Do you know where your two-factor Recovery Key is? For those unaware, when you turn on the two-factor authentication, you receive a Recovery Key, which is the ultimate tool to access your digital life (aka Apple ID) in case you forget your password or your account is the target of a hacking attack.
Why is this so important? The Next Web’s Owen Williams has a horror story: he got locked out of his Apple account because the above scenario happened to him. Someone tried to hack his account, and the two-factor authentication did its job: it protected his account, but it also disabled his Apple account for security reasons.
The only solution to recover his digital life — seven years of purchase history and all of the important info connected to that Apple ID — was to enter the Recovery Key he received when enabling the two-factor authentication.
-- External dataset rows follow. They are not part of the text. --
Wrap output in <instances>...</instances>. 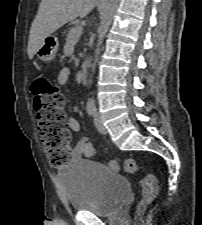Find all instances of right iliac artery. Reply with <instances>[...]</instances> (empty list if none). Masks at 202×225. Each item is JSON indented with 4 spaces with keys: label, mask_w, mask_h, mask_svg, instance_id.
I'll use <instances>...</instances> for the list:
<instances>
[{
    "label": "right iliac artery",
    "mask_w": 202,
    "mask_h": 225,
    "mask_svg": "<svg viewBox=\"0 0 202 225\" xmlns=\"http://www.w3.org/2000/svg\"><path fill=\"white\" fill-rule=\"evenodd\" d=\"M86 111L89 116H94L95 105L93 101H89L86 106Z\"/></svg>",
    "instance_id": "right-iliac-artery-1"
}]
</instances>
Well, that’s no problem, you may say, let’s enter the key — if you have it at hand, of course. Because if you don’t, you are screwed. Apple’s latest security measures lock you out of your own account, because after several failed attempts you cannot use your trusted device anymore. Just the key. This is something Apple doesn’t tell you, so you better be cautious with that security key.
When I headed to the account recovery service, dubbed iForgot, I discovered that there was no way back in without my recovery key. That’s when it hit me; I had no idea where my recovery key was or if I’d ever even put the piece of paper in a safe place. I’ve moved since I set up two-factor on iCloud.
You can forget about calling Apple or using your Apple connections to access your account. If you have lost that code, the only advice you get is to create a new Apple ID.
Apple support told me that the security lock doesn’t expire, so there’s no way to get around requiring the key, even though its support site says you can use trusted devices. You’re simply not given that option when your account is locked.
So, once again: do you know where your Recovery Key is?